I have got a confirmation to make. I’m not really a writer. Oh! but I suppose you figured that out long ago. I say this in the light of a scary incident I had a few days ago. I met an old friend from school — oh, and I mean, ‘old’ friend, because I just could not remember his name. After a pointless pretend-to-care conversation, (which one tends to have with ‘old’ friends), he jokingly ended with, “Now it’s time for you to retire”. This left me perplexed. Retire from what? I mean what do I exactly do? My career would be exactly like a Rakhi Sawant script. Not anything really there. Anyway, I ended the conversation in the usual way you end conversations with really ‘old’ friends whose names you can’t remember. I ended with, “Take care, boss”.

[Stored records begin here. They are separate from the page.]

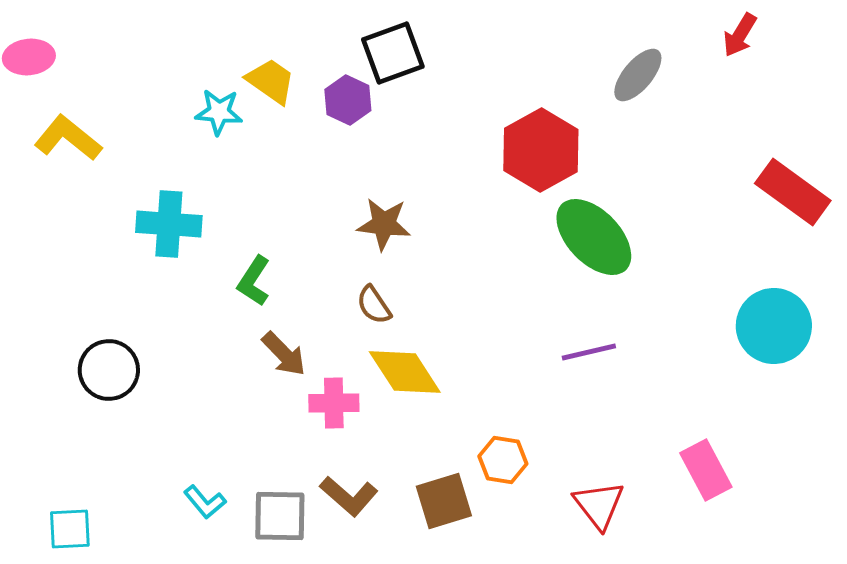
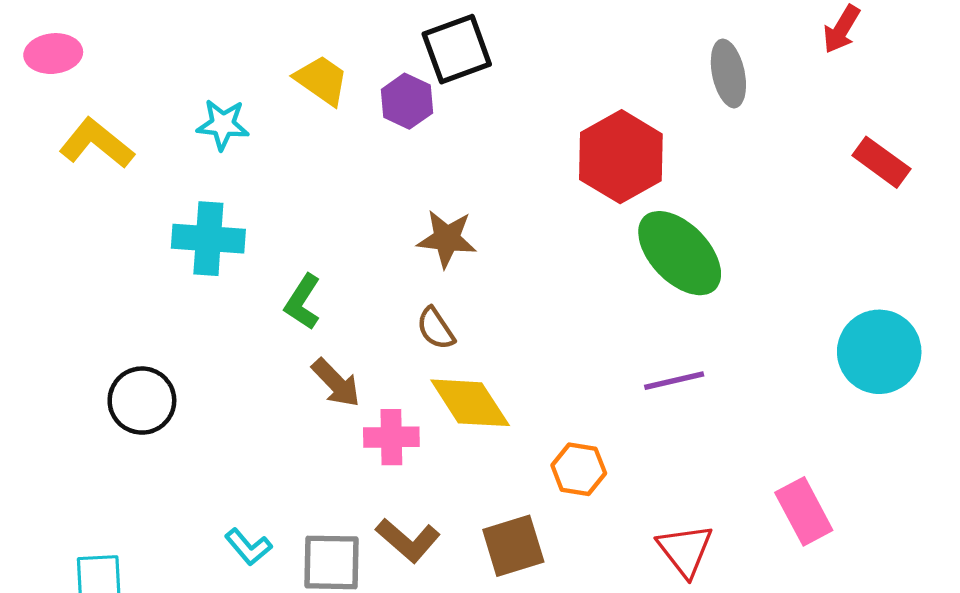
gray ellipse: (638, 75) -> (728, 73), turned -52
cyan star: (219, 112) -> (223, 124), moved
red rectangle: (793, 192) -> (881, 162), moved, size x0.7
orange hexagon: (503, 460) -> (579, 469), moved

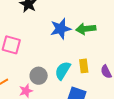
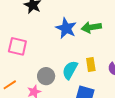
blue star: (61, 29) -> (66, 28), turned -30

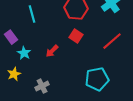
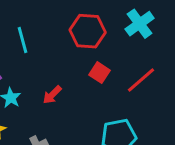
red square: (76, 36) -> (100, 73), moved

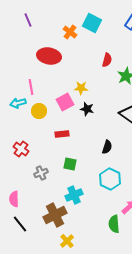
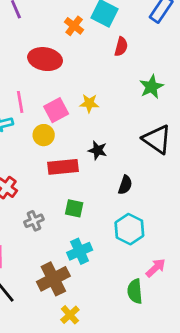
red semicircle: (107, 60) -> (121, 47), moved
pink square: (65, 102) -> (56, 110), moved
black star: (87, 109) -> (98, 150), moved
yellow circle: (39, 111) -> (44, 135), moved
red rectangle: (62, 134) -> (63, 167), size x1.5

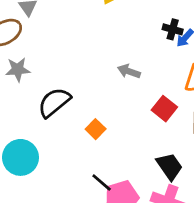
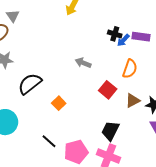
black trapezoid: (169, 166) -> (110, 131), turned -120
black line: (102, 182) -> (49, 141), moved

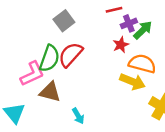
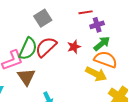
green arrow: (143, 30) -> (102, 44), moved
red star: (121, 45) -> (74, 47), moved
brown triangle: (50, 92) -> (26, 77), turned 36

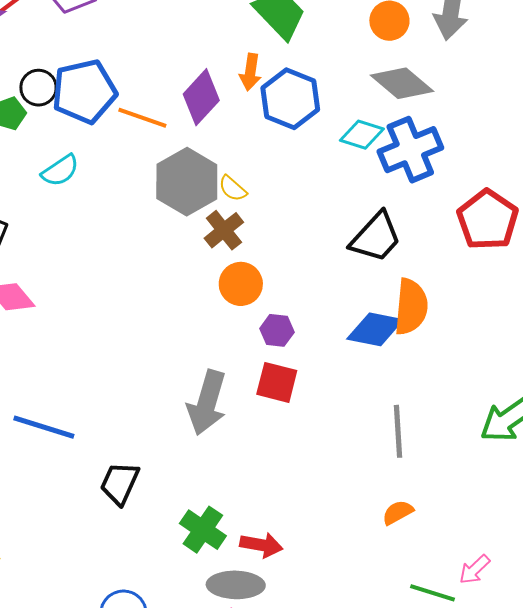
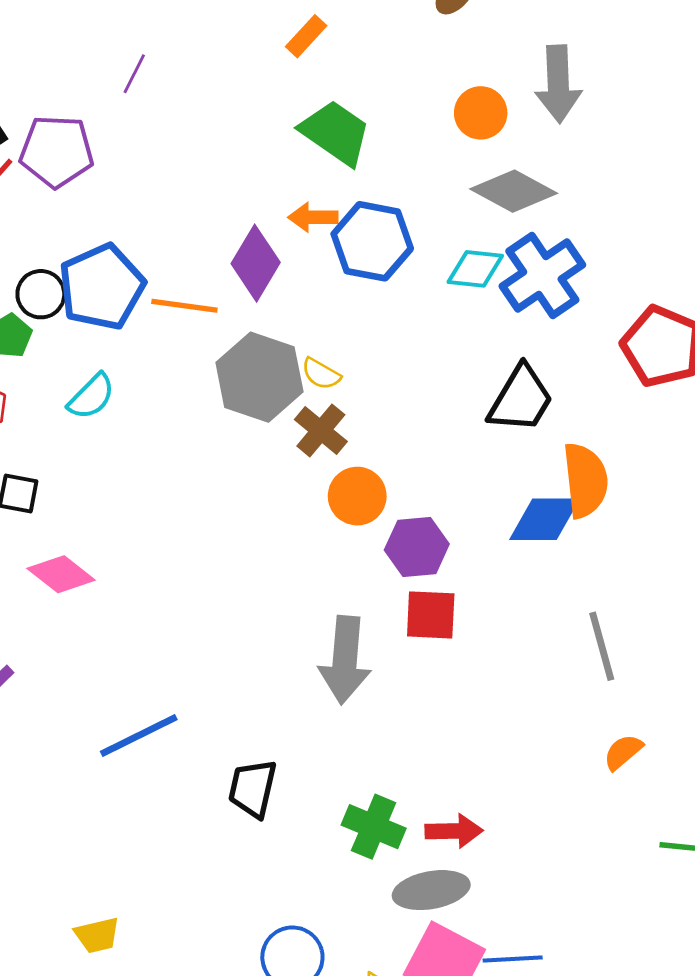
orange arrow: (250, 72) -> (313, 217), turned 93
purple hexagon: (277, 330) -> (417, 547), size x1.4
blue line: (44, 427) -> (139, 736), turned -32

This remains one of the most under-utilised phrases in the English language, as it conveys the right amount of familiarity and affection, with the added bonus of you don’t have to actually remember the ‘old’ friend’s ‘damn’ name. However, his parting shot stumped me, he asked if I could help him to get a couple of tickets for the India Pakistan World Cup game in October.
I felt like slapping him immediately. I felt I needed to at least call him some choice names. But since I just couldn’t recall his original name, I just smiled and looked at the heavens. Honestly, I wasn’t prepared for, any prolonged dialogue after, “Take care, boss”.
Take Care Boss, has a finality to it, like the phrase ‘The End’. I mean how many times have you seen a movie go ‘and one more thing’ after ‘The End’ credit has rolled? I made some legitimate excuse like the ‘Girl Guides Group of Bhandup West, Mumbai’ were felicitating me on the same day. Now this was a complete bald lie. They were felicitating me the next day. No way ‘Old friend’ would know, since I was almost 60% sure he wasn’t a 13-year-old girl in the Girl Guide movement.
But that’s when the real problem started. Within the next 24 hours, I got inundated with calls, requests and demands for the tickets to the India Pakistan clash. I don’t know how this happened. People texting, insisted that I was the Chairman of the B.C.C.I. or at the very least vice-captain of India’s cricket team or that my father’s real name was Mr. Wankhede, or Mr. Feroz Shah Kotla, or perhaps Mr. Chidambaram fondly known by his mates as ‘Chepauk’.
People I swear on all things holy, which for me, at present, is my carpenter’s head, (that’s because he’s still not completed the simple task of building one cabinet) — I have no connection with Indian cricket. I did once work with ESPN Cricinfo in for about three minutes, in the recent past. Oh, and I once made 44 not out on one leg in a building competition for kids under 12, which was as recently as last year. I also sat next to Ravi Shastri on a flight, seven years ago. But that’s about it. So please don’t call or text me, and especially, no emails. For me emails without attached dirty pictures are not emails. Please leave me alone. Oh, and one more thing, ‘Take care, boss……..’ ‘The End’.
The writer has dedicated his life to communism. Though only on weekends.